═════ DATASET EXTRACT ═════

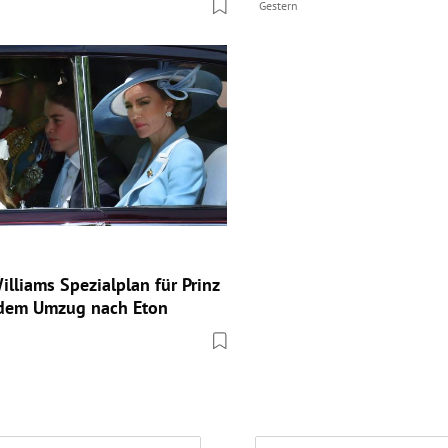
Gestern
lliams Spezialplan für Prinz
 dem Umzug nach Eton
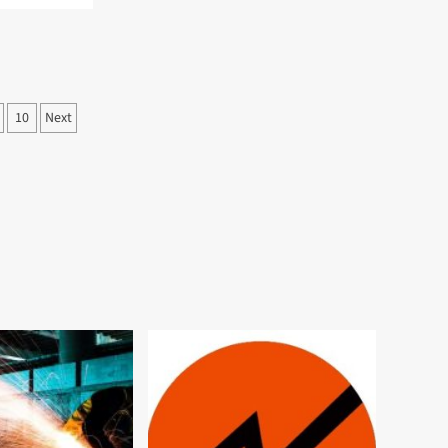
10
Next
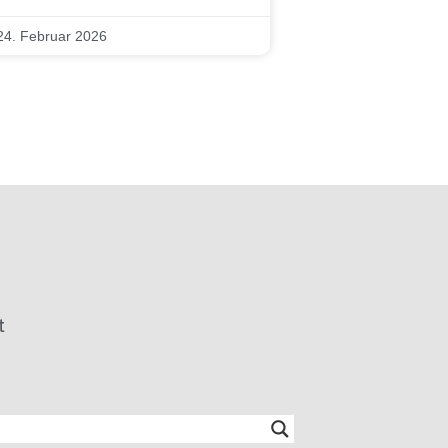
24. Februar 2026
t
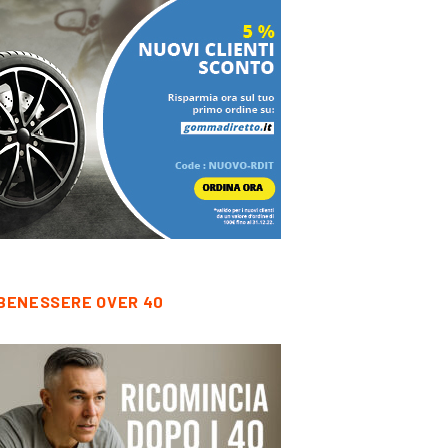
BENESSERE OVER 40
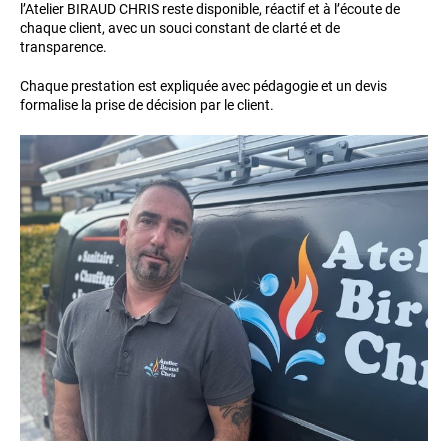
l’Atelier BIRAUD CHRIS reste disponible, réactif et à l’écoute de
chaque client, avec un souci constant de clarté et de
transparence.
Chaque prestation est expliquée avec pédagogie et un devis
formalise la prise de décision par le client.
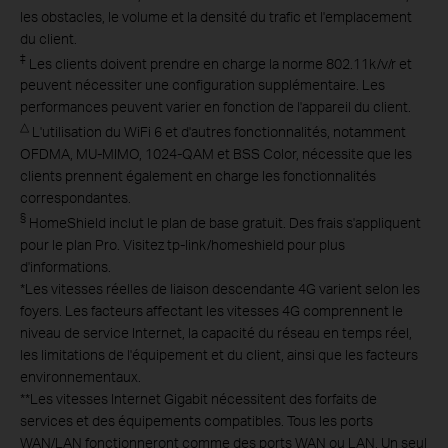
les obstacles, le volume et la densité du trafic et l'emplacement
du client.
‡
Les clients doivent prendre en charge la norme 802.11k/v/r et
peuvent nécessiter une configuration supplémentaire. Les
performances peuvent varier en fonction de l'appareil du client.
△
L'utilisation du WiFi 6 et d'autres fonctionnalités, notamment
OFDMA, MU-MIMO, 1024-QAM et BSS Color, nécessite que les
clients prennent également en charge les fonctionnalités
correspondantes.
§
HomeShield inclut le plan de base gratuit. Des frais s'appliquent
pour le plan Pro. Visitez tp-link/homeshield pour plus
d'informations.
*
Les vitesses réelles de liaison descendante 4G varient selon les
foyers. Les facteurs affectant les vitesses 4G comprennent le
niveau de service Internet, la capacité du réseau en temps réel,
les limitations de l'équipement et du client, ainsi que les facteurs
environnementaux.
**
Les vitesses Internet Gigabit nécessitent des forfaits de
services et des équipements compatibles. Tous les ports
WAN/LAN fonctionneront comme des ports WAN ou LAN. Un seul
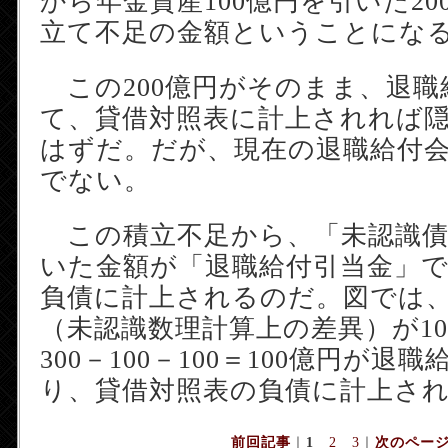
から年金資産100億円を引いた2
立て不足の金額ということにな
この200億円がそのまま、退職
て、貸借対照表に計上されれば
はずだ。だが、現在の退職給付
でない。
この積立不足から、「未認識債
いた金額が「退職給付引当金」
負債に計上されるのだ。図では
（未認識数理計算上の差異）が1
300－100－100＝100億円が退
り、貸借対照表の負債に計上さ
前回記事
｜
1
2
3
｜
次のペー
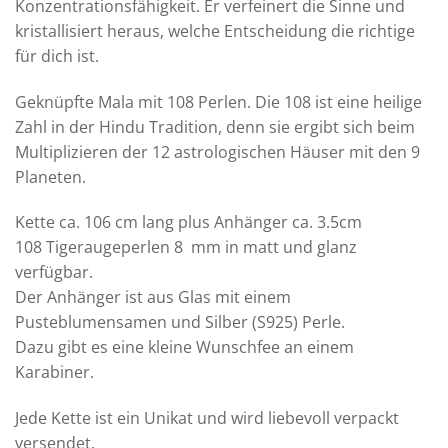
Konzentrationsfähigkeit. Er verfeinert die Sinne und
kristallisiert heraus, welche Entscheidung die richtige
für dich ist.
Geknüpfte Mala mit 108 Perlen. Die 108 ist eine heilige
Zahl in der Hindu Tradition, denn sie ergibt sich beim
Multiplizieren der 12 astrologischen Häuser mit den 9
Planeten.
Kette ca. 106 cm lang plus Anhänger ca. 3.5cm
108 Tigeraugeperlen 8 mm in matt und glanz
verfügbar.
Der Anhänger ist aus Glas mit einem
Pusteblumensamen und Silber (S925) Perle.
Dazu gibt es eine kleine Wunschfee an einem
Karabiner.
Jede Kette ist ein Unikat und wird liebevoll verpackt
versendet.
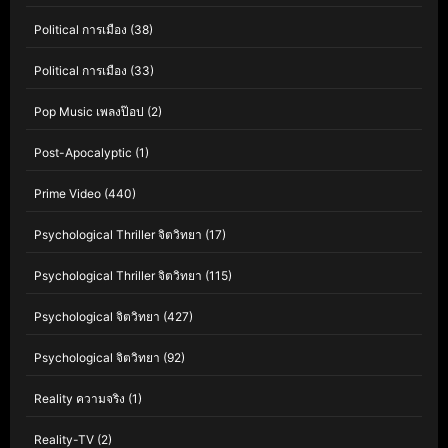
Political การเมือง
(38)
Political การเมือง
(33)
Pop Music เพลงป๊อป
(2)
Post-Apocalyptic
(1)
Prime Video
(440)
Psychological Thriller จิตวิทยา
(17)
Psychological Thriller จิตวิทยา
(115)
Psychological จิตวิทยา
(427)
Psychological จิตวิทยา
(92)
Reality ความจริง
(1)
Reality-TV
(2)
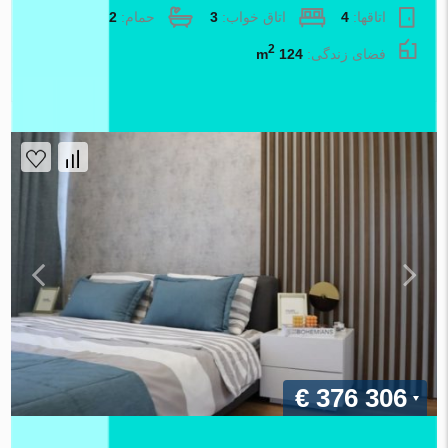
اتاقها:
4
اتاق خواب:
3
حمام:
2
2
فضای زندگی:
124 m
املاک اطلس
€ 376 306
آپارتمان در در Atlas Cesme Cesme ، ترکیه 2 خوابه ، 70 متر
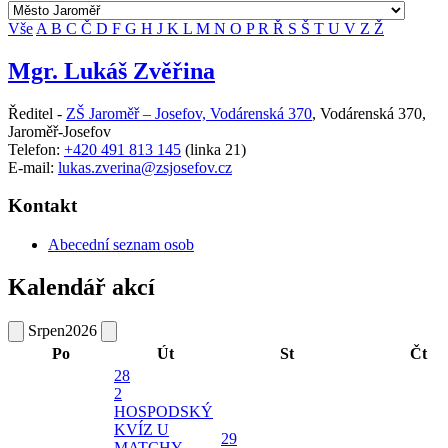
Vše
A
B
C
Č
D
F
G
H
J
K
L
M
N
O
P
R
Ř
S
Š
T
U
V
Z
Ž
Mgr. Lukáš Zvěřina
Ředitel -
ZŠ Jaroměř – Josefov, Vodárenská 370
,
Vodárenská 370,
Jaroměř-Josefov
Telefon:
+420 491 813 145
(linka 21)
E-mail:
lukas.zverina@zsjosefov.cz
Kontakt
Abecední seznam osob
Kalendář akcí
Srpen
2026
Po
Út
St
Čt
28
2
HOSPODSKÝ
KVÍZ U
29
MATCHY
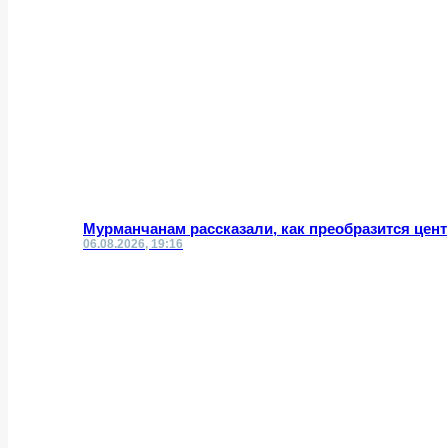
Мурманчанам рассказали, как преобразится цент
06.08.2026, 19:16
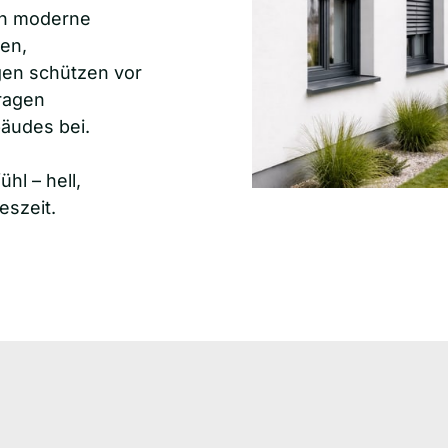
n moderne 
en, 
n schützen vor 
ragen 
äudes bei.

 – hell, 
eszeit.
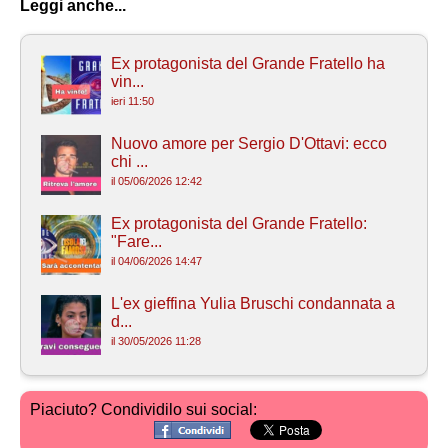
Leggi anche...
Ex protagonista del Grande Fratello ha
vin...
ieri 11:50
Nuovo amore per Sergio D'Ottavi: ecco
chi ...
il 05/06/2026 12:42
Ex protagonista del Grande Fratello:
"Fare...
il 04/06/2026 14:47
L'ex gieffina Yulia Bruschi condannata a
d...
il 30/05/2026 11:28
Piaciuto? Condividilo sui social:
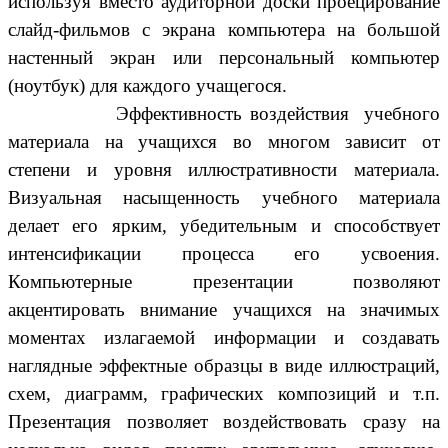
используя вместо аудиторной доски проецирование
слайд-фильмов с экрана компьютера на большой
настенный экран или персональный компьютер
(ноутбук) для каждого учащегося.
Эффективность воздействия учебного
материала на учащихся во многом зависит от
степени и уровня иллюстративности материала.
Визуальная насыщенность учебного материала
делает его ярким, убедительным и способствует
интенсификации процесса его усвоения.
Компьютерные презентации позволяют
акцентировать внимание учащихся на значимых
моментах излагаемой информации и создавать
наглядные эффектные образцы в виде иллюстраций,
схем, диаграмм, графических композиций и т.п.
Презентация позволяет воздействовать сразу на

═════

§ **AIM OF THE EXERCISE**
Return every line from the entries above that includes the word "avec".

§ **EXERCISE RESPONSE**
chaque client, avec un souci constant de clarté et de
Chaque prestation est expliquée avec pédagogie et un devis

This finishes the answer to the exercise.